Recording and composition
The song "I'm a Lonesome Fugitive" brought Haggard country stardom. Although it sounds autobiographical (Haggard had done time at San Quentin), David Cantwell states in his book The Running Kind that it was actually written by Liz Anderson and her husband Casey while driving cross country and was inspired by the popular television show The Fugitive starring David Jansen as Richard Kimble. Haggard felt a connection to the song immediately and when it was released it became his first number one country hit. When Anderson played the song for Haggard, she was unaware about his prison stretch. "I guess I didn't realize how much the experience at San Quentin did to him, 'cause he never talked about it all that much," Bonnie Owens, Haggard's backup singer, and then-wife, is quoted in the liner notes to the 1994 retrospective, Down Every Road. "I could tell he was in a dark mood...and I said, 'Is everything okay?'  And he said, 'I'm really scared.' And I said, 'Why?' And he said, 'Cause I'm afraid someday I'm gonna be out there...and there's gonna be some convict...some prisoner that was in there the same time I was in, stand up—and they're gonna be about the third row down—and say, 'What do you think you're doing, 45200?'" Haggard would address the issue on his next album, Branded Man.

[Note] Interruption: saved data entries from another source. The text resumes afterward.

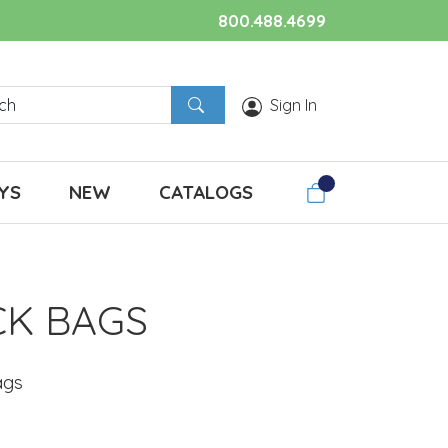
800.488.4699
Sign In
YS
NEW
CATALOGS
CK BAGS
ags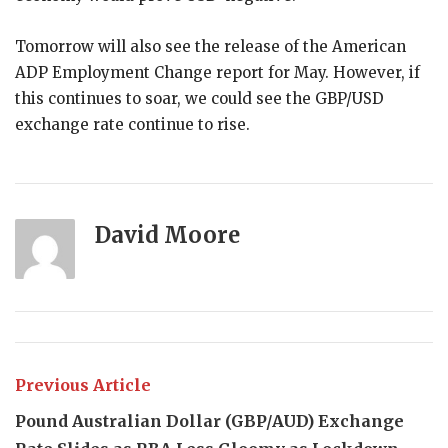
Tomorrow will also see the release of the American
ADP Employment Change report for May. However, if
this continues to soar, we could see the GBP/USD
exchange rate continue to rise.
David Moore
Previous Article
Pound Australian Dollar (GBP/AUD) Exchange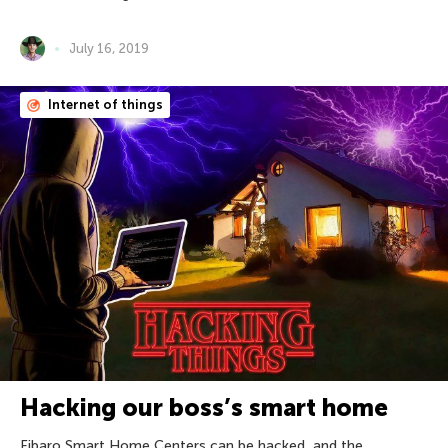
July 16, 2019
Internet of things
Hacking our boss’s smart home
Fibaro Smart Home Centers can be hacked, and the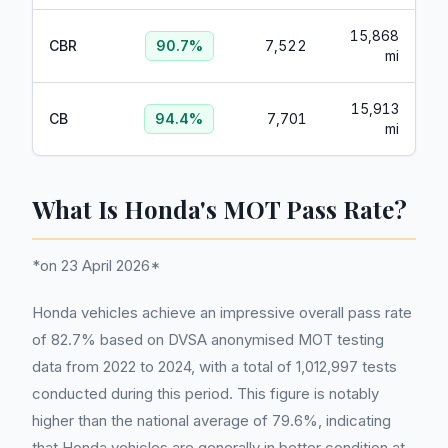
15,868
CBR
90.7
%
7,522
mi
15,913
CB
94.4
%
7,701
mi
What Is Honda's MOT Pass Rate?
*on 23 April 2026*
Honda vehicles achieve an impressive overall pass rate
of 82.7% based on DVSA anonymised MOT testing
data from 2022 to 2024, with a total of 1,012,997 tests
conducted during this period. This figure is notably
higher than the national average of 79.6%, indicating
that Honda vehicles are generally in better condition at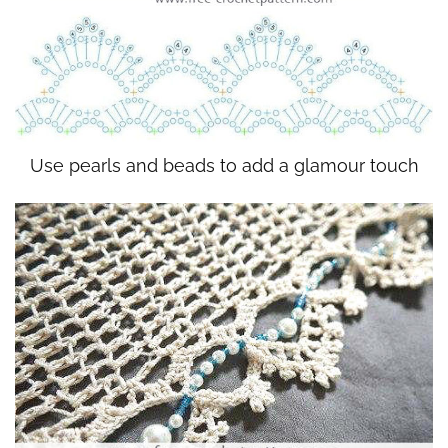
Use pearls and beads to add a glamour touch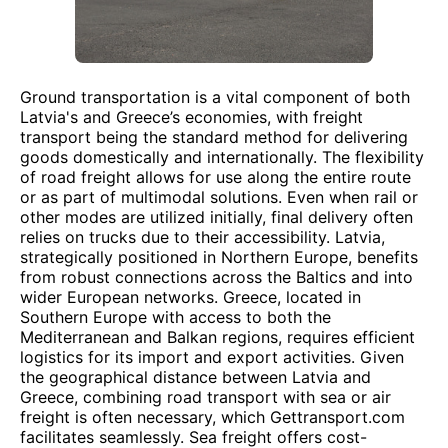
Ground transportation is a vital component of both
Latvia's and Greece’s economies, with freight
transport being the standard method for delivering
goods domestically and internationally. The flexibility
of road freight allows for use along the entire route
or as part of multimodal solutions. Even when rail or
other modes are utilized initially, final delivery often
relies on trucks due to their accessibility. Latvia,
strategically positioned in Northern Europe, benefits
from robust connections across the Baltics and into
wider European networks. Greece, located in
Southern Europe with access to both the
Mediterranean and Balkan regions, requires efficient
logistics for its import and export activities. Given
the geographical distance between Latvia and
Greece, combining road transport with sea or air
freight is often necessary, which Gettransport.com
facilitates seamlessly. Sea freight offers cost-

In 1996, I'm a Lonesome Fugitive was reissued by BGO Records along with Mama Tried.

Reception

I'm a Lonesome Fugitive was released on March 4, 1967 and rose to number 3 on the Billboard country albums chart and made it to number 165 on the pop charts. As with his previous album Swinging Doors, Haggard wrote nearly all the songs himself. As David Cantwell observed in 2013, most of the songs find Haggard in some sort of trap, citing the prison song "Life in Prison" and "House of Memories" ("My house is a prison...") and describes the album as "hurtling and out of control even when standing still. Merle can do nothing but sit and wait for phone calls that never come...It's a fantastic album, start to end..." George Bedard of AllMusic praises Haggard's cover of the Jimmie Rodgers classic "Rough and Rowdy Ways," insisting that Haggard "could evoke the Ghosts of Country Past in an absolutely convincing way without nostalgia or imitation."

Track listing
All songs by Merle Haggard unless otherwise noted.
"I'm a Lonesome Fugitive" (Liz Anderson, Casey Anderson) - 2:56 
"All of Me Belongs to You" - 2:40 
"House of Memories" - 2:47 
"Life in Prison" (Jelly Sanders, Haggard) - 3:02
"Whatever Happened to Me" - 2:57 
"Drink Up and Be Somebody" - 2:30 
"Someone Told My Story" - 2:32 
"If You Want to Be My Woman" - 2:16 
"Mary's Mine" (Jerry Ward) - 2:56
"Skid Row" – 1:57 
"My Rough and Rowdy Ways" (Jimmie Rodgers) - 2:23
"Mixed Up Mess of a Heart" (Tommy Collins, Haggard) - 2:06

Personnel
Merle Haggard – vocals, guitar

The Strangers:
Roy Nichols – guitar
Ralph Mooney – steel guitar
George French – piano
Jerry Ward – bass
Eddie Burris – drums

with
Lewis Talley – guitar
Billy Mize – guitar
Bonnie Owens – harmony vocals

and
James Burton – guitar, dobro
Glen Campbell – guitar
Glen D. Hardin – piano
Jim Gordon – drums

Chart positions

References

External links
Capitol finally gets around to issuing 10 full-lengths from country legend Merle Haggard's 1965-71 peak era. Pitchfork Media

1967 albums
Merle Haggard albums
Capitol Records albums
Albums produced by Ken Nelson (United States record producer)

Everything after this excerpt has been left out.